The Edinburgh-based firm has written to a number of its customers asking them if they still have a relationship with their financial adviser. If they do not, or if Aegon does not receive a response within 28 days, it is taking the adviser off the policy.
Letters were sent following Aegon’s launch of Retiready, a new “direct-to-consumer” service. However, the tactic of contacting clients directly has angered some IFAs. Carl Melvin, a certified and chartered financial planner at Affluent Financial Planning in Bridge of Weir, said he only found out from his client that Aegon had been in touch regarding their relationship.
“We asked Aegon for an explanation and were informed that as we had not called Aegon for plan information nor accessed their website in recent months, this letter was sent to the client,” he said.
“We explained that we do not need to contact them for plan information as we have price feeds and up-to-date plan details held on record.”
Melvin then discovered he had been removed from the policy before the 28 days had expired.
“It is a clear intention to poach clients, deny them access to independent advice, turn off trail [ongoing commission] and wrest control from IFAs. The decision not to copy the adviser into the direct letter to the client may be seen by some as their way of removing the incumbent adviser from the relationship and pocketing the commission for themselves.”
Aegon said Affluent’s removal from the policy arose from confusion over another of the IFA’s trading names, Pension Transfer Solutions (PTS).
“We wrote to the customer to tell them that we had their adviser registered at PTS and asked them whether they were still in touch,” a spokesman said. “It is likely the customer did not recognise the name Pension Transfer Solutions and contacted us to say that their adviser was at Affluent.”

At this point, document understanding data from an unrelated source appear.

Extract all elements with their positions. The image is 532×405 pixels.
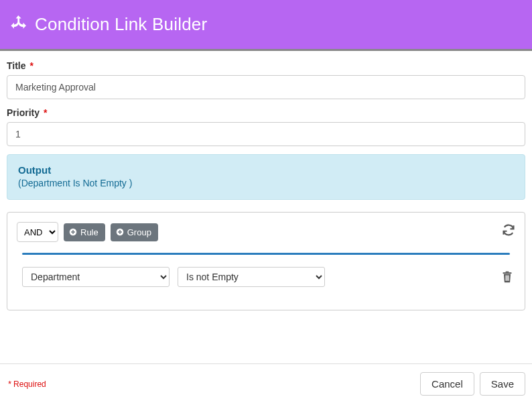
- svg-rect-7: [506, 272, 509, 273]
- required-note: *Required: [8, 379, 46, 389]
- priority-input[interactable]: [7, 122, 525, 146]
- cancel-button[interactable]: Cancel: [420, 372, 474, 396]
- refresh-icon[interactable]: [502, 223, 515, 237]
- logic-operator-select[interactable]: AND: [17, 222, 58, 242]
- svg-rect-6: [503, 272, 511, 274]
- rule-row: Department Is not Empty: [17, 267, 515, 287]
- modal-title: Condition Link Builder: [35, 14, 207, 35]
- condition-builder: AND Rule Group Department I: [7, 212, 525, 310]
- plus-circle-icon: [69, 228, 77, 236]
- svg-rect-5: [118, 231, 122, 233]
- trash-icon[interactable]: [501, 270, 514, 284]
- output-expression: (Department Is Not Empty ): [18, 178, 514, 188]
- rule-field-select[interactable]: Department: [22, 267, 170, 287]
- builder-divider: [22, 253, 510, 255]
- title-input[interactable]: [7, 75, 525, 99]
- modal-footer: *Required Cancel Save: [0, 363, 532, 405]
- priority-label: Priority *: [7, 107, 47, 118]
- rule-operator-select[interactable]: Is not Empty: [178, 267, 325, 287]
- svg-rect-9: [507, 276, 507, 281]
- add-group-button[interactable]: Group: [111, 223, 158, 241]
- save-button[interactable]: Save: [480, 372, 525, 396]
- plus-circle-icon: [116, 228, 124, 236]
- title-label: Title *: [7, 60, 34, 71]
- output-heading: Output: [18, 164, 514, 176]
- modal-header: Condition Link Builder: [0, 0, 532, 51]
- svg-rect-8: [506, 276, 507, 281]
- svg-rect-2: [71, 231, 75, 233]
- branch-icon: [11, 15, 27, 34]
- svg-rect-10: [508, 276, 509, 281]
- add-rule-button[interactable]: Rule: [64, 223, 105, 241]
- output-banner: Output (Department Is Not Empty ): [7, 154, 525, 200]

But Melvin challenged that version of events. “The client did not contact Aegon to advise that Affluent [rather than PTS] was still IFA for the plan. We contacted Aegon as soon as we found out they had written directly to the client to challenge them on why they had done so.”
Similar complaints have been made by other advice firms. They are a consequence of Aegon’s decision to go direct to the client, said Mark Locke, head of PR and external communications at Edinburgh-based consultancy The Lang Cat.

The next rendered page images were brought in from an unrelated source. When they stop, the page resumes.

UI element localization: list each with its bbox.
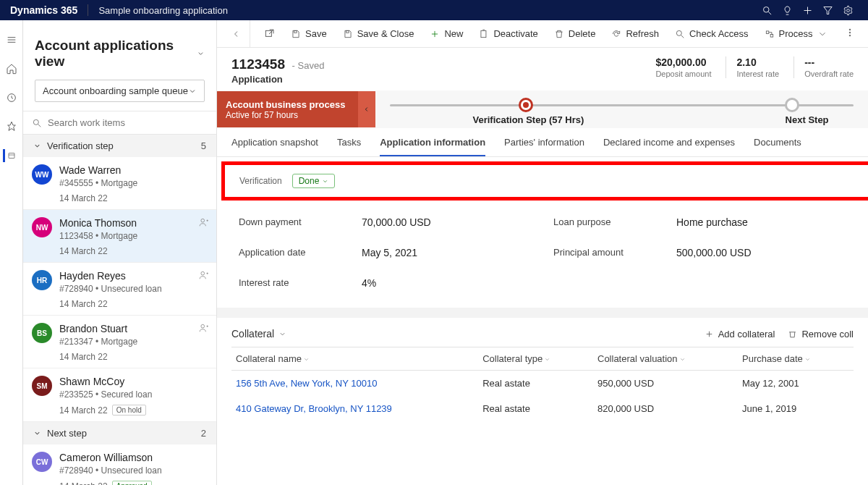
- bp-stage-current[interactable]: Account business process Active for 57 h…: [217, 91, 358, 127]
- search-icon[interactable]: [757, 0, 777, 20]
- delete-button[interactable]: Delete: [547, 24, 603, 43]
- collateral-valuation: 950,000 USD: [593, 371, 738, 397]
- collateral-type: Real astate: [478, 396, 593, 421]
- item-date: 14 March 22: [59, 299, 208, 309]
- assign-icon[interactable]: [199, 323, 209, 335]
- item-meta: #728940 • Unsecured loan: [59, 465, 208, 476]
- pin-icon[interactable]: [5, 120, 18, 133]
- tab-application-information[interactable]: Application information: [380, 137, 485, 156]
- list-item[interactable]: BS Brandon Stuart #213347 • Mortgage 14 …: [23, 316, 216, 368]
- tab-income[interactable]: Declared income and expenses: [603, 137, 735, 156]
- recent-icon[interactable]: [5, 91, 18, 104]
- col-valuation[interactable]: Collateral valuation: [593, 347, 738, 371]
- items-list: Verification step 5 WW Wade Warren #3455…: [23, 135, 216, 485]
- bp-node-current[interactable]: [519, 98, 533, 112]
- remove-collateral-button[interactable]: Remove coll: [788, 329, 854, 340]
- tab-tasks[interactable]: Tasks: [337, 137, 361, 156]
- tips-icon[interactable]: [777, 0, 797, 20]
- save-close-button[interactable]: Save & Close: [336, 24, 422, 43]
- add-icon[interactable]: [797, 0, 817, 20]
- view-title-text: Account applications view: [35, 38, 191, 69]
- record-title: 1123458: [231, 56, 285, 72]
- list-item[interactable]: HR Hayden Reyes #728940 • Unsecured loan…: [23, 263, 216, 316]
- home-icon[interactable]: [5, 62, 18, 75]
- group-label: Next step: [47, 428, 87, 439]
- menu-icon[interactable]: [5, 33, 18, 46]
- list-item[interactable]: WW Wade Warren #345555 • Mortgage 14 Mar…: [23, 157, 216, 210]
- new-button[interactable]: New: [422, 24, 470, 43]
- verification-status-badge[interactable]: Done: [292, 174, 336, 188]
- search-row: [23, 111, 216, 135]
- field-value[interactable]: 70,000.00 USD: [362, 216, 532, 228]
- view-title[interactable]: Account applications view: [35, 38, 205, 69]
- process-button[interactable]: Process: [757, 24, 835, 43]
- avatar: CW: [32, 452, 52, 472]
- collateral-name[interactable]: 156 5th Ave, New York, NY 10010: [231, 371, 478, 397]
- col-name[interactable]: Collateral name: [231, 347, 478, 371]
- tab-documents[interactable]: Documents: [754, 137, 801, 156]
- table-row[interactable]: 410 Gateway Dr, Brooklyn, NY 11239 Real …: [231, 396, 854, 421]
- deactivate-button[interactable]: Deactivate: [472, 24, 545, 43]
- check-access-button[interactable]: Check Access: [668, 24, 756, 43]
- tab-snapshot[interactable]: Application snapshot: [231, 137, 318, 156]
- group-next[interactable]: Next step 2: [23, 422, 216, 444]
- search-icon: [32, 118, 42, 128]
- more-commands[interactable]: [839, 23, 861, 44]
- list-item[interactable]: CW Cameron Williamson #728940 • Unsecure…: [23, 444, 216, 485]
- record-tabs: Application snapshot Tasks Application i…: [217, 128, 868, 157]
- field-value[interactable]: 500,000.00 USD: [676, 247, 846, 258]
- fields-grid: Down payment 70,000.00 USD Loan purpose …: [217, 201, 868, 308]
- save-button[interactable]: Save: [284, 24, 334, 43]
- section-title[interactable]: Collateral: [231, 328, 286, 340]
- field-value[interactable]: Home purchase: [676, 216, 846, 228]
- list-item[interactable]: SM Shawn McCoy #233525 • Secured loan 14…: [23, 368, 216, 422]
- item-meta: #345555 • Mortgage: [59, 178, 208, 188]
- item-meta: 1123458 • Mortgage: [59, 231, 208, 241]
- col-date[interactable]: Purchase date: [738, 347, 854, 371]
- deposit-amount: $20,000.00: [655, 56, 711, 68]
- bp-collapse-button[interactable]: [358, 91, 375, 127]
- assign-icon[interactable]: [199, 217, 209, 229]
- field-value[interactable]: 4%: [362, 277, 532, 289]
- back-button[interactable]: [223, 20, 250, 48]
- left-panel: Account applications view Account onboar…: [23, 20, 217, 485]
- svg-point-38: [849, 32, 851, 33]
- item-name: Wade Warren: [59, 164, 208, 176]
- list-item[interactable]: NW Monica Thomson 1123458 • Mortgage 14 …: [23, 210, 216, 263]
- group-verification[interactable]: Verification step 5: [23, 135, 216, 157]
- refresh-button[interactable]: Refresh: [604, 24, 666, 43]
- command-bar: Save Save & Close New Deactivate Delete …: [217, 20, 868, 48]
- chevron-down-icon: [33, 142, 41, 150]
- popout-icon[interactable]: [263, 28, 275, 40]
- add-collateral-button[interactable]: Add collateral: [705, 329, 775, 340]
- status-badge: On hold: [112, 405, 146, 416]
- bp-label-next: Next Step: [786, 114, 829, 125]
- field-label: Down payment: [239, 216, 340, 228]
- filter-icon[interactable]: [817, 0, 838, 20]
- assign-icon[interactable]: [199, 270, 209, 282]
- workitems-icon[interactable]: [3, 149, 16, 162]
- svg-point-20: [201, 324, 205, 328]
- record-status: - Saved: [292, 60, 325, 71]
- bp-node-next[interactable]: [785, 98, 799, 112]
- settings-icon[interactable]: [838, 0, 858, 20]
- col-type[interactable]: Collateral type: [478, 347, 593, 371]
- business-process-bar: Account business process Active for 57 h…: [217, 90, 868, 128]
- queue-select[interactable]: Account onboarding sample queue: [35, 80, 205, 102]
- table-row[interactable]: 156 5th Ave, New York, NY 10010 Real ast…: [231, 371, 854, 397]
- item-meta: #213347 • Mortgage: [59, 337, 208, 347]
- overdraft-rate: ---: [804, 56, 854, 68]
- avatar: HR: [32, 270, 52, 290]
- field-value[interactable]: May 5, 2021: [362, 247, 532, 258]
- bp-label-current: Verification Step (57 Hrs): [472, 114, 584, 125]
- brand: Dynamics 365: [10, 4, 77, 16]
- top-bar: Dynamics 365 Sample onboarding applicati…: [0, 0, 868, 20]
- chevron-down-icon: [197, 49, 205, 58]
- collateral-name[interactable]: 410 Gateway Dr, Brooklyn, NY 11239: [231, 396, 478, 421]
- main: Save Save & Close New Deactivate Delete …: [217, 20, 868, 485]
- tab-parties[interactable]: Parties' information: [504, 137, 584, 156]
- svg-rect-23: [265, 30, 271, 36]
- search-input[interactable]: [48, 117, 208, 128]
- divider: [88, 4, 88, 16]
- item-date: 14 March 22: [59, 352, 208, 362]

“If a customer is not receiving ongoing services Aegon is quite right to be offering a cheaper, direct alternative. I have no problem with that,” he said. “However, if Aegon is contacting advised customers directly, without including the servicing adviser in that communication, they are likely to run into hot water. It’s a very emotive topic and some advisers will take issue with being cut out of the communications loop.”
The company says its intention is to ensure that people aren’t paying trail commission to advisers they no longer use.
A spokesman said: “We are writing to a small number of customers to ensure we know if they have access to ongoing advice. Since the implementation of the retail distribution review [which banned commission] and in line with the broader market we have received an increased number of calls from customers looking for information in relation to policies.”